At that time QGIS only supported 2D meshes that defined results on vertices and faces. We had been keen to extend the capabilities of the software stack to support 3D mesh data for a long time so this was an exciting opportunity. Part of the task was also to include rendering support for TUFLOW model results on the QGIS 3D view. The delivery of the project was within one QGIS release cycle (less than 6 months time for users to use it on their projects!)

Flooding simulation simulated as a mesh layer in QGIS 3D

Contact us at info@lutraconsulting.co.uk if you’d like to discuss the benefits of integrating your flood modelling software more tightly with QGIS or you have some custom QGIS development in mind.

C++ Development Process: From requirement to delivery

Communicate project with the community first

When doing a substantial change in the QGIS codebase, the developer needs to write a technical specification of the QGIS changes for community discussion. QGIS Core Developers (which Lutra is a part of) can give valuable feedback to the overall technical approach and the wider community can raise some usability issues or enhancement proposals.
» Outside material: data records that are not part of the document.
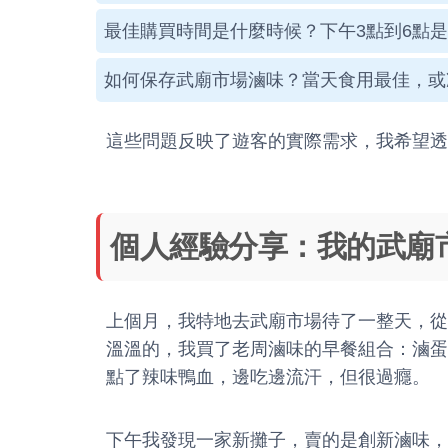
最佳購買時間是什麼時候？下午3點到6點
如何保存武廟市場滷味？當天食用最佳，或
這些問題反映了遊客的實際需求，我希望透
個人經驗分享：我的武廟
上個月，我特地去武廟市場待了一整天，從
溫溫的，我買了老周滷味的早餐組合：滷蛋
點了辣味鴨血，邊吃邊流汗，但很過癮。
下午我發現一家新攤子，賣的是創新滷味，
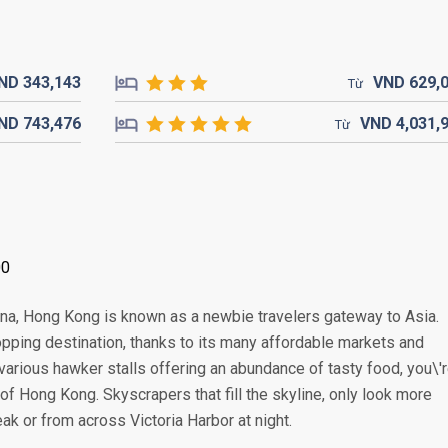
ND
343,
143
VND
629,
Từ
ND
743,
476
VND
4,031,
Từ
00
China, Hong Kong is known as a newbie travelers gateway to Asia.
pping destination, thanks to its many affordable markets and
various hawker stalls offering an abundance of tasty food, you\'
of Hong Kong. Skyscrapers that fill the skyline, only look more
k or from across Victoria Harbor at night.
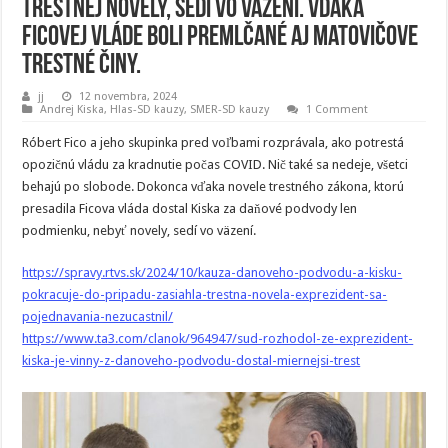
trestnej novely, sedí vo väzení. Vďaka
Ficovej vláde boli premlčané aj Matovičove
trestné činy.
jj
12 novembra, 2024
Andrej Kiska
,
Hlas-SD kauzy
,
SMER-SD kauzy
1 Comment
Róbert Fico a jeho skupinka pred voľbami rozprávala, ako potrestá
opozičnú vládu za kradnutie počas COVID. Nič také sa nedeje, všetci
behajú po slobode. Dokonca vďaka novele trestného zákona, ktorú
presadila Ficova vláda dostal Kiska za daňové podvody len
podmienku, nebyť novely, sedí vo väzení.
https://spravy.rtvs.sk/2024/10/kauza-danoveho-podvodu-a-kisku-
pokracuje-do-pripadu-zasiahla-trestna-novela-exprezident-sa-
pojednavania-nezucastnil/
https://www.ta3.com/clanok/964947/sud-rozhodol-ze-exprezident-
kiska-je-vinny-z-danoveho-podvodu-dostal-miernejsi-trest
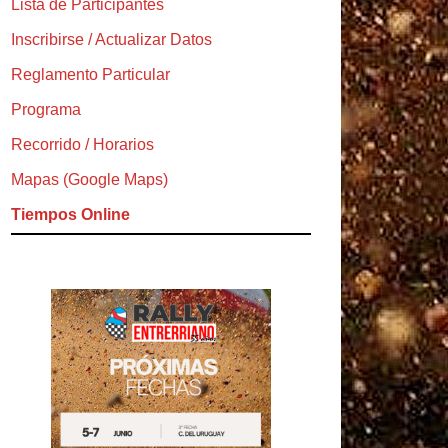
Lista de Participantes
Inscribirse / Actualizar Datos
Reglamento Particular
Programa
Recorrido / Horarios
Mapas (Google Maps)
Tiempos Online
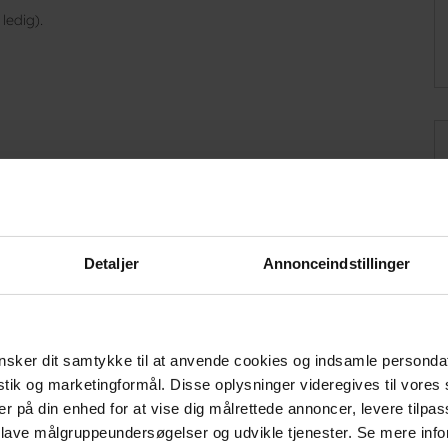
ledig).
t. slutte dagen af med
aner!
eplads med trampolin, samt to tennisbaner
Detaljer
Annonceindstillinger
ntret.dk
sker dit samtykke til at anvende cookies og indsamle personda
istik og marketingformål. Disse oplysninger videregives til vore
00 pr. ophold!
er på din enhed for at vise dig målrettede annoncer, levere tilpas
panden tømt sengelinned taget af.
 lave målgruppeundersøgelser og udvikle tjenester. Se mere inf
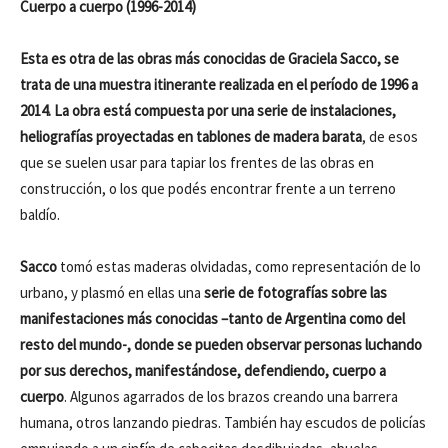
Cuerpo a cuerpo (1996-2014)
Esta es otra de las obras más conocidas de Graciela Sacco, se
trata de una muestra itinerante realizada en el período de 1996 a
2014. La obra está compuesta por una serie de instalaciones,
heliografías proyectadas en tablones de madera barata
, de esos
que se suelen usar para tapiar los frentes de las obras en
construcción, o los que podés encontrar frente a un terreno
baldío.
Sacco
tomó estas maderas olvidadas, como representación de lo
urbano, y plasmó en ellas una
serie de fotografías sobre las
manifestaciones más conocidas –tanto de Argentina como del
resto del mundo-, donde se pueden observar personas luchando
por sus derechos, manifestándose, defendiendo, cuerpo a
cuerpo
. Algunos agarrados de los brazos creando una barrera
humana, otros lanzando piedras. También hay escudos de policías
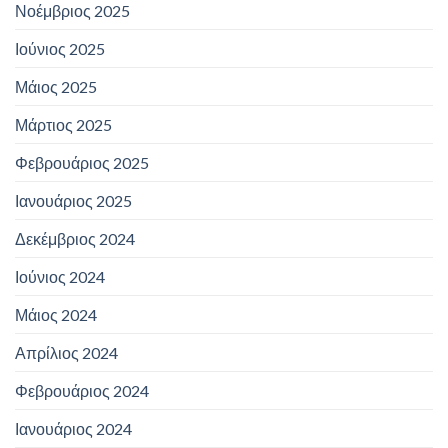
Νοέμβριος 2025
Ιούνιος 2025
Μάιος 2025
Μάρτιος 2025
Φεβρουάριος 2025
Ιανουάριος 2025
Δεκέμβριος 2024
Ιούνιος 2024
Μάιος 2024
Απρίλιος 2024
Φεβρουάριος 2024
Ιανουάριος 2024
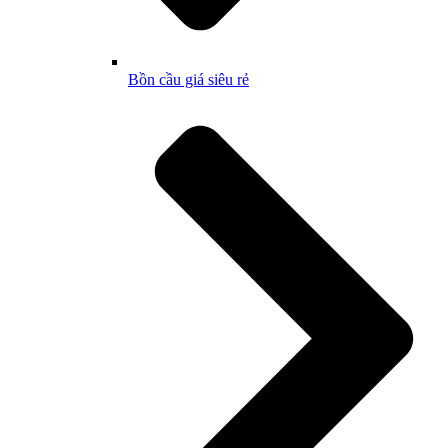
Bồn cầu giá siêu rẻ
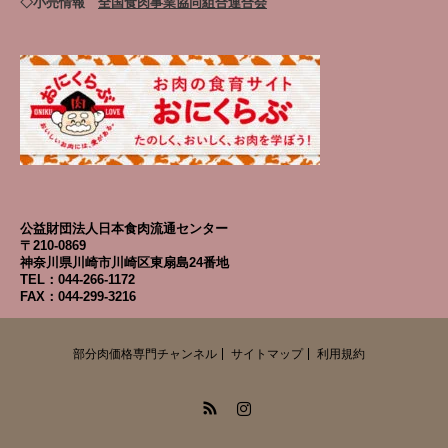
◇小売情報
全国食肉事業協同組合連合会
公益財団法人日本食肉流通センター
〒210-0869
神奈川県川崎市川崎区東扇島24番地
TEL：044-266-1172
FAX：044-299-3216
部分肉価格専門チャンネル
サイトマップ
利用規約
RSS
Instagram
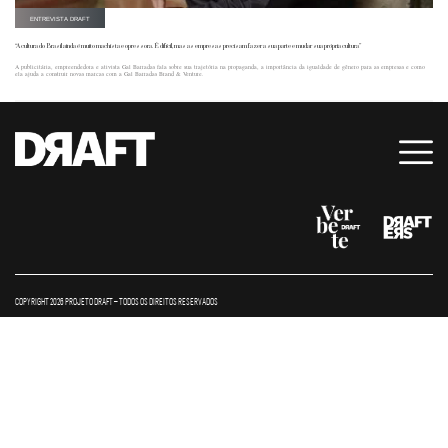
ENTREVISTA DRAFT
“A cultura do Brasil ainda é muito machista e opressora. É difícil, mas as empresas precisam fazer a sua parte e mudar sua própria cultura”
A publicitária, empreendedora e ativista Gal Barradas fala sobre sua trajetória na propaganda, a importância da igualdade de gênero para as empresas e como
ela ajuda a construir novas marcas com a Gal Barradas Brand & Venture.
COPYRIGHT 2026 PROJETO DRAFT – TODOS OS DIREITOS RESERVADOS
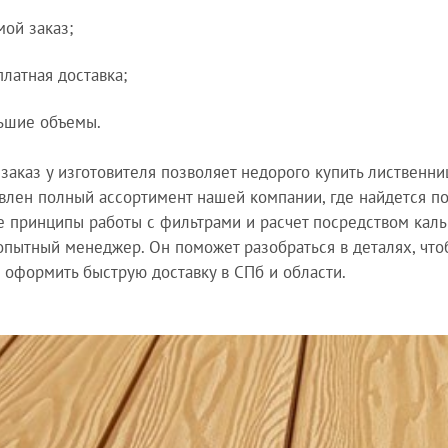
мой заказ;
платная доставка;
ьшие объемы.
заказ у изготовителя позволяет недорого купить лиственниц
влен полный ассортимент нашей компании, где найдется по
 принципы работы с фильтрами и расчет посредством каль
опытный менеджер. Он поможет разобраться в деталях, что
и оформить быструю доставку в СПб и области.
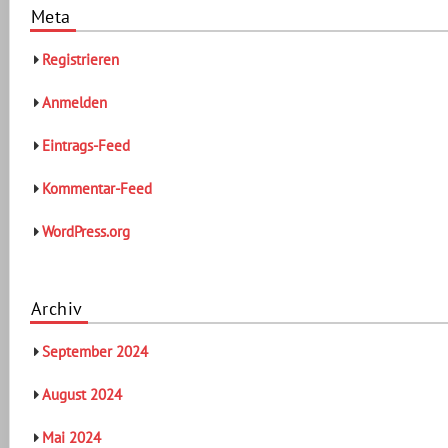
Meta
Registrieren
Anmelden
Eintrags-Feed
Kommentar-Feed
WordPress.org
Archiv
September 2024
August 2024
Mai 2024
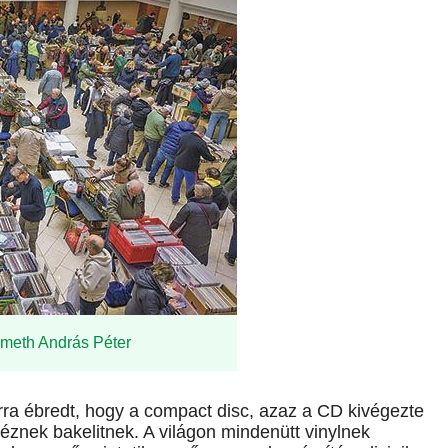
Németh András Péter
rra ébredt, hogy a compact disc, azaz a CD kivégezte
éznek bakelitnek. A világon mindenütt vinylnek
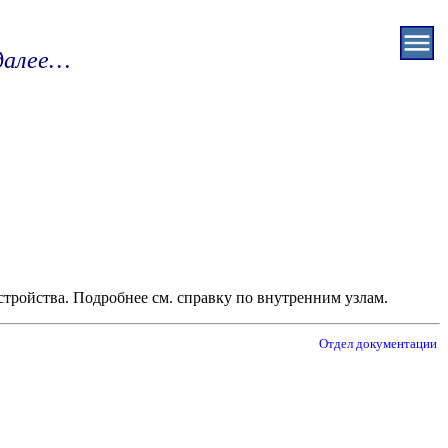
алее…
а устройства. Подробнее см. справку по внутренним узлам.
Отдел документации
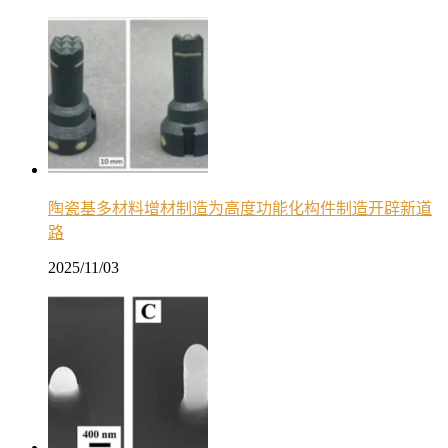
陶瓷基多材料增材制造为高度功能化构件制造开辟新道
路
2025/11/03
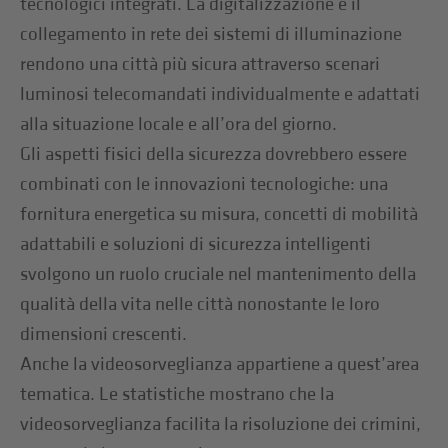
tecnologici integrati. La digitalizzazione e il
collegamento in rete dei sistemi di illuminazione
rendono una città più sicura attraverso scenari
luminosi telecomandati individualmente e adattati
alla situazione locale e all’ora del giorno.
Gli aspetti fisici della sicurezza dovrebbero essere
combinati con le innovazioni tecnologiche: una
fornitura energetica su misura, concetti di mobilità
adattabili e soluzioni di sicurezza intelligenti
svolgono un ruolo cruciale nel mantenimento della
qualità della vita nelle città nonostante le loro
dimensioni crescenti.
Anche la videosorveglianza appartiene a quest’area
tematica. Le statistiche mostrano che la
videosorveglianza facilita la risoluzione dei crimini,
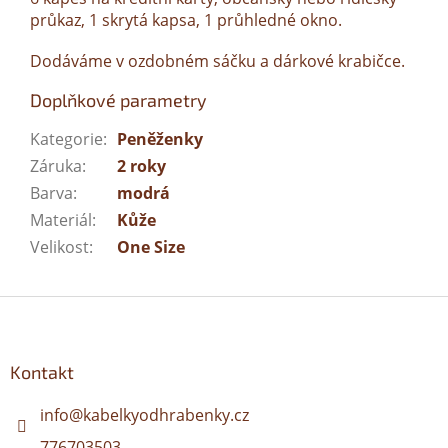
průkaz, 1 skrytá kapsa, 1 průhledné okno.
Dodáváme v ozdobném sáčku a dárkové krabičce.
Doplňkové parametry
Kategorie
:
Peněženky
Záruka
:
2 roky
Barva
:
modrá
Materiál
:
Kůže
Velikost
:
One Size
Z
á
p
a
Kontakt
t
í
info
@
kabelkyodhrabenky.cz
776703503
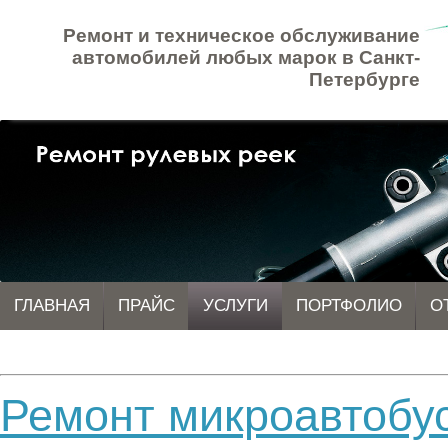
Ремонт и техническое обслуживание
автомобилей любых марок в Санкт-
Петербурге
ГЛАВНАЯ
ПРАЙС
УСЛУГИ
ПОРТФОЛИО
О
Ремонт микроавтобу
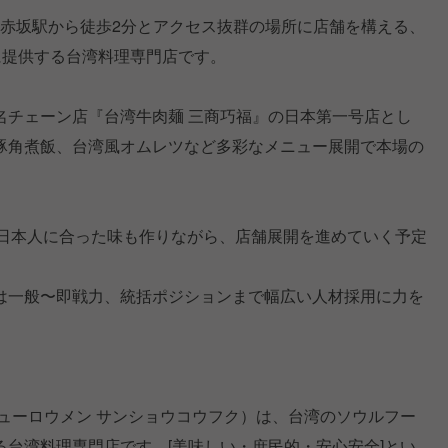
は赤坂駅から徒歩2分とアクセス抜群の場所に店舗を構える、
に提供する台湾料理専門店です。
名チェーン店『台湾牛肉麺 三商巧福』の日本第一号店とし
豚角煮飯、台湾風オムレツなど多彩なメニュー展開で本場の
つ日本人に合った味も作りながら、店舗展開を進めていく予定
は一般〜即戦力、統括ポジションまで幅広い人材採用に力を
ューロウメン サンショウコウフク）は、台湾のソウルフー
台湾料理専門店です。[美味しい・庶民的・安心安全]とい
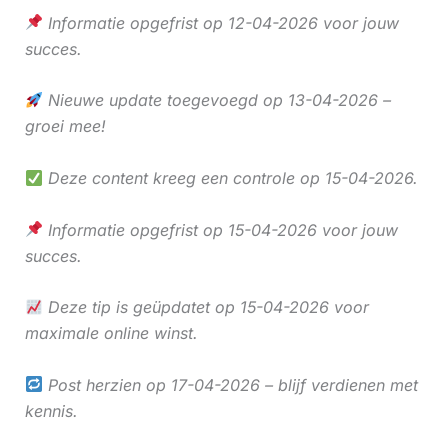
Informatie opgefrist op 12-04-2026 voor jouw
succes.
Nieuwe update toegevoegd op 13-04-2026 –
groei mee!
Deze content kreeg een controle op 15-04-2026.
Informatie opgefrist op 15-04-2026 voor jouw
succes.
Deze tip is geüpdatet op 15-04-2026 voor
maximale online winst.
Post herzien op 17-04-2026 – blijf verdienen met
kennis.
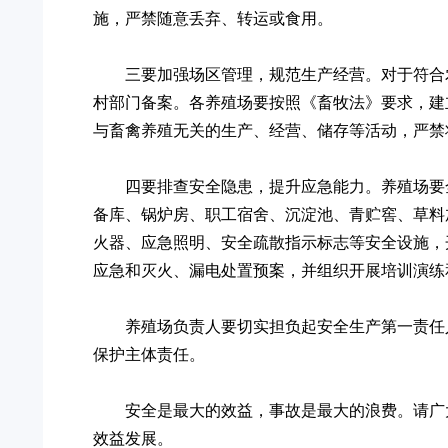
施，严禁随意丢弃、转运或食用。
三要加强场区管理，规范生产经营。对于符合
村部门备案。各养殖场要按照《畜牧法》要求，建
与畜禽养殖无关的生产、经营、储存等活动，严禁
四要排查安全隐患，提升应急能力。养殖场要
备库、锅炉房、职工宿舍、沉淀池、青贮窖、草料
火器、应急照明、安全疏散指示标志等安全设施，
应急和灭火、漏电处置预案，并组织开展培训演练
养殖场负责人要切实担负起安全生产第一责任
保护主体责任。
安全是最大的效益，事故是最大的浪费。请广
效益发展。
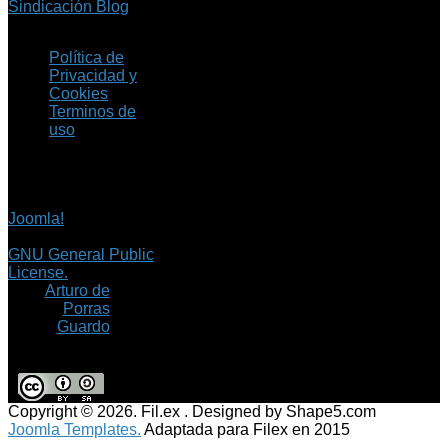
Sindicación Blog
Política de
Privacidad y
Cookies
Terminos de
uso
Copyright © 2026 Fil.ex
. Todos los derechos
reservados.
Joomla!
es software
libre, liberado bajo la
GNU General Public
License.
©
Arturo de
Porras
Guardo
Copyright © 2026. Fil.ex . Designed by Shape5.com
Joomla Templates.
Adaptada para Filex en 2015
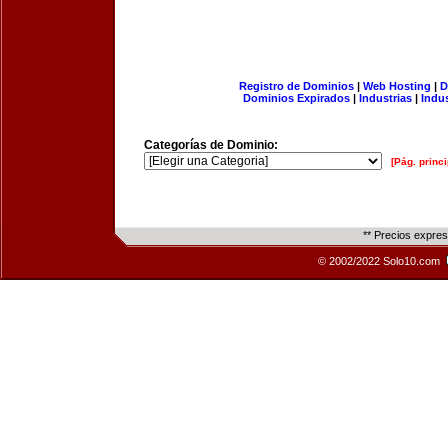
Registro de Dominios
|
Web Hosting
|
D
Dominios Expirados
|
Industrias
|
Indu
Categorías de Dominio:
[Pág. princi
** Precios expre
© 2002/2022 Solo10.com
Most importantly, each part of the QGIS code has its lead maintainers, for example Martin Dobias, our CTO, is the maintainer of QGIS 3D code and Peter Petrik is the maintainer of the Mesh layer code. It is a good practice to address the maintainers’, users’ and other developers’ concerns and feedback to ensure the feature can be implemented in QGIS.

So after a thorough discussion about the requirements with the TUFLOW team and analysis of the existing tools for post-processing and display of the TUFLOW FV format we came up with the QGIS Enhancement: Support of 3D layered meshes

The community reaction was very positive and supportive. Time to start coding!

MDAL to support TUFLOW FV NetCDF format

Mesh Data Abstraction Library MDAL is a C++ library for handling unstructured mesh data. It provides a single data model for multiple supported data formats. MDAL is used by QGIS for data access for mesh layers. If you want QGIS to support your data format, you need to have a driver in MDAL that implements it.

MDAL

We added support for 3D stacked meshes and the TUFLOW FV format in MDAL. When we develop features in MDAL, we focus on quality code, so

  • all changes have a proper code review,
  • all code has fully automated tests with more than 90% coverage target
  • the documentation and manual testing is done after coding

To implement the TUFLOW FV driver for 3D stacked meshes, we added a new API/interface in MDAL, so we needed to follow up with the QGIS changes in QgsMeshLayer and MDAL data-provider.

QGIS C++ Development to support stacked meshes and visualization in 3D

The implementation of large feature changes is best to split into smaller but self-consistent parts. For example the first pull request added the basic support for the new 3D stacked meshes. Each pull request we do has a screenshot or gif/video with the new functionality preview, follows QGIS Coding Standards, has unit tests where necessary and includes the documentation for the functions/classes added in the public interface. Once the request is merged, the features are next day available in nightly builds on all platforms for testing!

3D Terrain in QGIS3

Final Steps: feedback, testing, documentation and presentation

When all the features were in QGIS master, the TUFLOW team used windows nightly builds to test the new features and provide feedback. After a small number of iterations, all issues were resolved and implementation signed.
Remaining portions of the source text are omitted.